Hi,
I'm trying to find the most efficient way to exchange "data" between several cores on the C6678 DSP. I've attached a figure of the basic application topology.
Background information:
We have two independent real-time digital signal processing (RT-DSP) paths for channel 1 and channel 2. The total workload of each data-plane path is partitioned among two cores (core-pipelining). Further, co-processing-cores provide different signal parameters to the RT-DSP-Tasks running on the data-plane.
Requirements:
What I mean "with the most efficient way to exchange data between cores" is in terms of minimal latency. Further, with "minimal latency" is not meant a few microseconds but rather a few core clock cycles. The size of the exchanged data packages between the cores is configurable and ranges from one single data samples (single precision floating-point) --> 4Byte up to several tenth of data samples --> max. 256Byte. The data flow between all cores is absolutely regular and invariant --> continuous data streaming application.
The hard timing constraints (for completing the entire data-plane path (RT-DSP#1 and RT-DSP#2) for a single data sample) are at least 200ns and must not be exceeded! These results in only 250 instruction cycles @1.25GHz core clock. The total complexity of the signal processing, which is completed on the data plane, is lower than 400 instruction. Partitioning the total workload among two cores results in a total workload for RT-DSP#1 and RT-DSP#1 lower than 200 instruction. That's why each single instruction cycle counts...
Solution Possibilities:
What I surely can say is that the application will not use any OS (e.g. SYS/BIOS, etc.). I would guess that an OS-based IPC mechanisms would surely take several hundreds of core clock cycles.
So I could get an rough overview about the C6678 architecture and have now a little idea what different mechanism for managing IPC tasks are available.
Only to name some:
- EDMA3 (-->for signaling events after data exchange completion via HW-IRQ)
- Multicore Navigator incl.

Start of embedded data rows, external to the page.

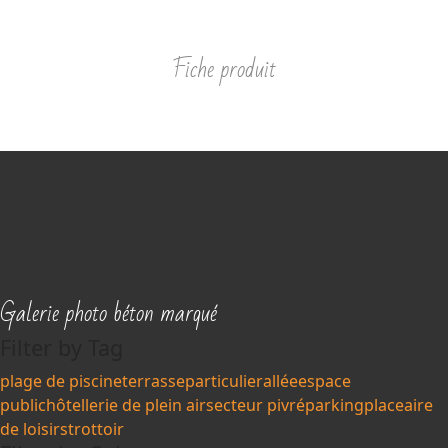
Fiche produit
Galerie photo béton marqué
Filter by Tag
plage de piscine
terrasse
particulier
allée
espace
public
hôtellerie de plein air
secteur pivré
parking
place
aire
de loisirs
trottoir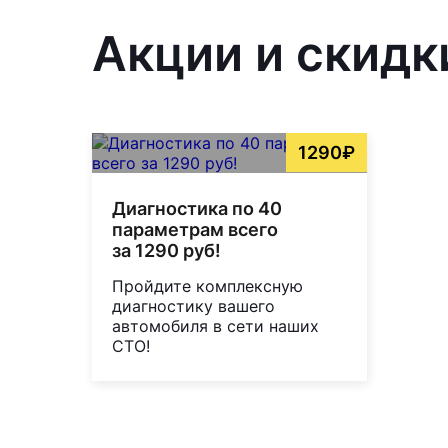
Акции и скидк
1290₽
Диагностика по 40
параметрам всего
за 1290 руб!
Пройдите комплексную
диагностику вашего
автомобиля в сети наших
СТО!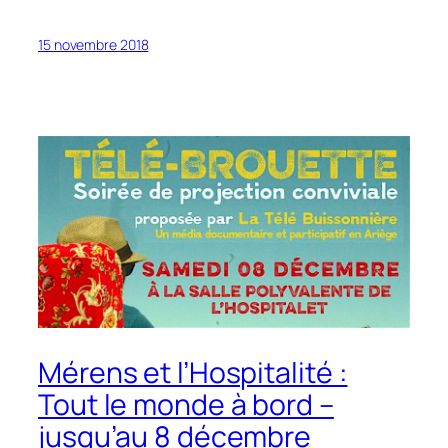
15 novembre 2018
Mérens et l’Hospitalité :
Tout le monde à bord –
jusqu’au 8 décembre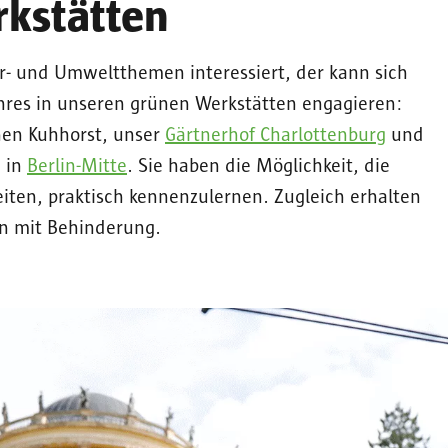
kstätten
- und Umweltthemen interessiert, der kann sich
hres in unseren grünen Werkstätten engagieren:
en Kuhhorst, unser
Gärtnerhof Charlottenburg
und
e in
Berlin-Mitte
. Sie haben die Möglichkeit, die
iten, praktisch kennenzulernen. Zugleich erhalten
hen mit Behinderung.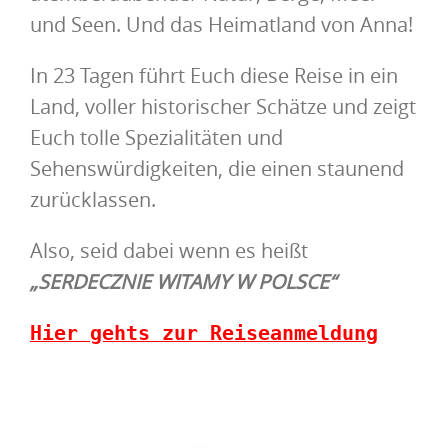
und Seen. Und das Heimatland von Anna!
In 23 Tagen führt Euch diese Reise in ein
Land, voller historischer Schätze und zeigt
Euch tolle Spezialitäten und
Sehenswürdigkeiten, die einen staunend
zurücklassen.
Also, seid dabei wenn es heißt
„SERDECZNIE WITAMY W POLSCE“
Hier gehts zur Reiseanmeldung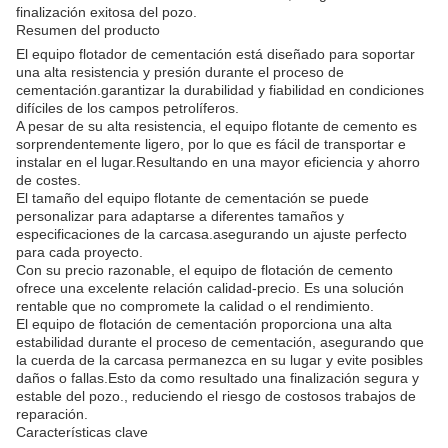
finalización exitosa del pozo.
Resumen del producto
El equipo flotador de cementación está diseñado para soportar
una alta resistencia y presión durante el proceso de
cementación.garantizar la durabilidad y fiabilidad en condiciones
difíciles de los campos petrolíferos.
A pesar de su alta resistencia, el equipo flotante de cemento es
sorprendentemente ligero, por lo que es fácil de transportar e
instalar en el lugar.Resultando en una mayor eficiencia y ahorro
de costes.
El tamaño del equipo flotante de cementación se puede
personalizar para adaptarse a diferentes tamaños y
especificaciones de la carcasa.asegurando un ajuste perfecto
para cada proyecto.
Con su precio razonable, el equipo de flotación de cemento
ofrece una excelente relación calidad-precio. Es una solución
rentable que no compromete la calidad o el rendimiento.
El equipo de flotación de cementación proporciona una alta
estabilidad durante el proceso de cementación, asegurando que
la cuerda de la carcasa permanezca en su lugar y evite posibles
daños o fallas.Esto da como resultado una finalización segura y
estable del pozo., reduciendo el riesgo de costosos trabajos de
reparación.
Características clave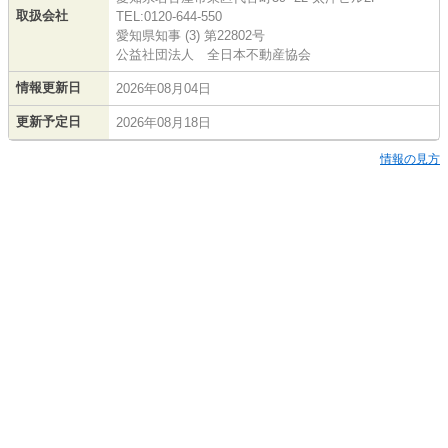
取扱会社
TEL:0120-644-550
愛知県知事 (3) 第22802号
公益社団法人 全日本不動産協会
情報更新日
2026年08月04日
更新予定日
2026年08月18日
情報の見方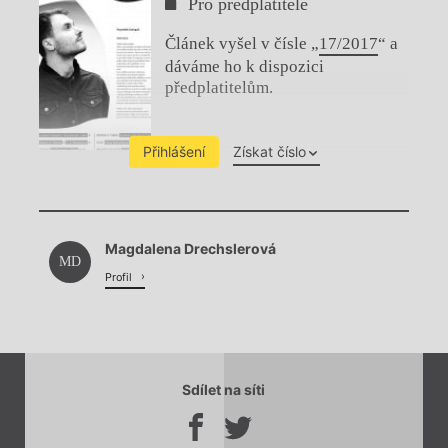
Pro předplatitele
Článek vyšel v čísle „
17/2017
“ a
dáváme ho k dispozici
předplatitelům.
Přihlášení
Získat číslo
Chviličku.
Magdalena Drechslerová
Načítá se.
MD
Profil
Sdílet na síti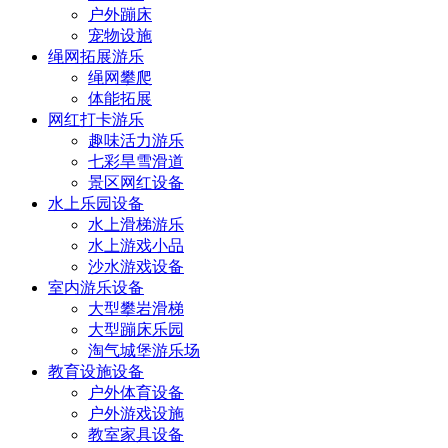
户外蹦床
宠物设施
绳网拓展游乐
绳网攀爬
体能拓展
网红打卡游乐
趣味活力游乐
七彩旱雪滑道
景区网红设备
水上乐园设备
水上滑梯游乐
水上游戏小品
沙水游戏设备
室内游乐设备
大型攀岩滑梯
大型蹦床乐园
淘气城堡游乐场
教育设施设备
户外体育设备
户外游戏设施
教室家具设备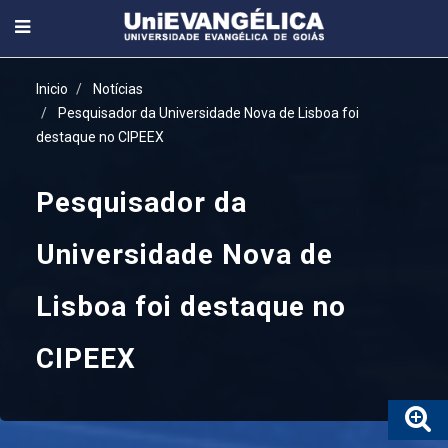
Inicio
Notícias
Pesquisador da Universidade Nova de Lisboa foi
destaque no CIPEEX
Pesquisador da
Universidade Nova de
Lisboa foi destaque no
CIPEEX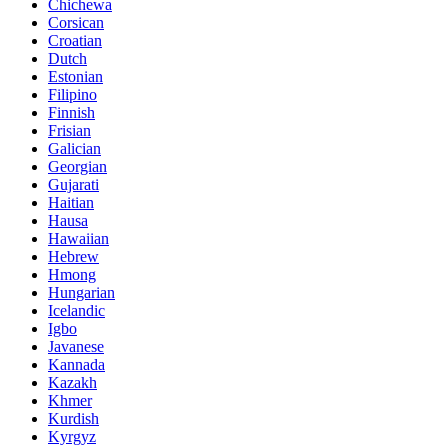
Chichewa
Corsican
Croatian
Dutch
Estonian
Filipino
Finnish
Frisian
Galician
Georgian
Gujarati
Haitian
Hausa
Hawaiian
Hebrew
Hmong
Hungarian
Icelandic
Igbo
Javanese
Kannada
Kazakh
Khmer
Kurdish
Kyrgyz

PKTDMA and QM (-->for signaling events and data exchange)
- Semaphore2 hardware (-->only for signaling events. data exchange is done via shared memory)
- Notification/Signaling via SW-Interrupts (-->only for signaling events. data exchange is done via shared memory)
- Shared memory (MSMC-RAM) (-->for signaling events and data exchange)
- Direct access to local L2 memory of destination core-pack (-->for signaling events and data exchange)
- etc.
Possibly you could complete the above list with additional techniques and give me an advise what to look at first in more detail and why (ideally it should be the most promising mechanism regarding the requirements mentioned above). I try to avoid writing a benchmark application for every provided IPC mechanism.
Kind regards,
Viktor